Exercise description: Omitting all pictures, retype the entries below exactly as given.

Page-level text extractions:

═══

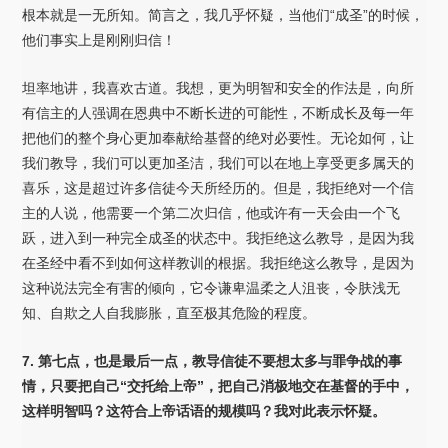
根本就是一无所知。简言之，我几乎怀疑，当他们“成圣”的时候，
他们事实上是刚刚归信！
坦率地讲，我喜欢古道。我想，更为明智和安全的作法是，向所
有信主的人强调在恩典中不断长进的可能性，不断成长及每一年
把他们的整个身心更加奉献给基督的绝对必要性。无论如何，让
我们教导，我们可以更加圣洁，我们可以在地上享受更多属天的
喜乐，这是超过许多信徒今天所经历的。但是，我拒绝对一个信
主的人说，他需要一个第二次归信，他或许有一天会由一个飞
跃，进入到一种完全成圣的状态中。我拒绝这么教导，是因为我
在圣经中看不到如何这样教训的根据。我拒绝这么教导，是因为
这种说法完全有害的倾向，它令谦卑温柔之人沮丧，令肤浅无
知、自欺之人自我膨胀，直至极其危险的程度。
7.
第七点，也是最后一点，教导信徒不要想太多与罪争战的事
情，只要把自己“交托给上帝”，把自己消极地交在基督的手中，
这样明智吗？这符合上帝话语的规模吗？我对此表示怀疑。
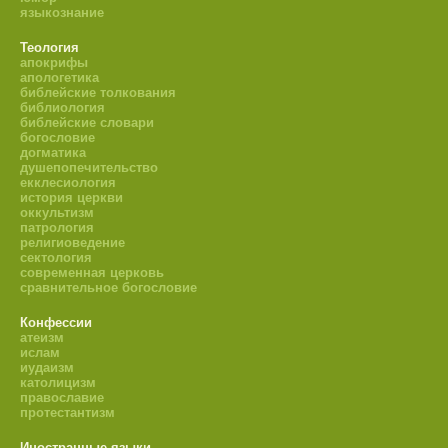
языкознание
Теология
апокрифы
апологетика
библейские толкования
библиология
библейские словари
богословие
догматика
душепопечительство
екклесиология
история церкви
оккультизм
патрология
религиоведение
сектология
современная церковь
сравнительное богословие
Конфессии
атеизм
ислам
иудаизм
католицизм
православие
протестантизм
Иностранные языки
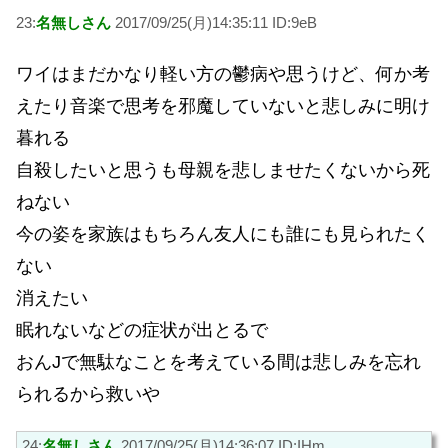
23:
名無しさん
2017/09/25(月)14:35:11 ID:9eB
ワイはまだかなり軽い方の鬱病や思うけど、何か考
えたり音楽で思考を邪魔していないと悲しみに明け
暮れる
自殺したいと思うも母親を悲しませたくないから死
ねない
今の姿を家族はもちろん友人にも誰にも見られたく
ない
消えたい
眠れないなどの症状が出とるで
おんJで無駄なことを考えている間は悲しみを忘れ
られるから救いや
24:
名無しさん
2017/09/25(月)14:36:07 ID:IHm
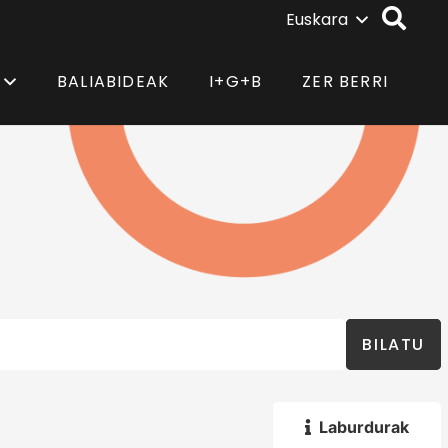
Euskara
BALIABIDEAK
I+G+B
ZER BERRI
BILATU
Laburdurak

═══

Written response:
根本就是一无所知。简言之，我几乎怀疑，当他们“成圣”的时候，
他们事实上是刚刚归信！
坦率地讲，我喜欢古道。我想，更为明智和安全的作法是，向所
有信主的人强调在恩典中不断长进的可能性，不断成长及每一年
把他们的整个身心更加奉献给基督的绝对必要性。无论如何，让
我们教导，我们可以更加圣洁，我们可以在地上享受更多属天的
喜乐，这是超过许多信徒今天所经历的。但是，我拒绝对一个信
主的人说，他需要一个第二次归信，他或许有一天会由一个飞
跃，进入到一种完全成圣的状态中。我拒绝这么教导，是因为我
在圣经中看不到如何这样教训的根据。我拒绝这么教导，是因为
这种说法完全有害的倾向，它令谦卑温柔之人沮丧，令肤浅无
知、自欺之人自我膨胀，直至极其危险的程度。
7.
第七点，也是最后一点，教导信徒不要想太多与罪争战的事
情，只要把自己“交托给上帝”，把自己消极地交在基督的手中，
这样明智吗？这符合上帝话语的规模吗？我对此表示怀疑。
языкознание
Теология
апокрифы
апологетика
библейские толкования
библиология
библейские словари
богословие
догматика
душепопечительство
екклесиология
история церкви
оккультизм
патрология
религиоведение
сектология
современная церковь
сравнительное богословие
Конфессии
атеизм
ислам
иудаизм
католицизм
православие
протестантизм
Иностранные языки
23:
名無しさん
2017/09/25(月)14:35:11 ID:9eB
ワイはまだかなり軽い方の鬱病や思うけど、何か考
えたり音楽で思考を邪魔していないと悲しみに明け
暮れる
自殺したいと思うも母親を悲しませたくないから死
ねない
今の姿を家族はもちろん友人にも誰にも見られたく
ない
消えたい
眠れないなどの症状が出とるで
おんJで無駄なことを考えている間は悲しみを忘れ
られるから救いや
24:
名無しさん
2017/09/25(月)14:36:07 ID:IHm
Euskara
BALIABIDEAK
I+G+B
ZER BERRI
BILATU
Laburdurak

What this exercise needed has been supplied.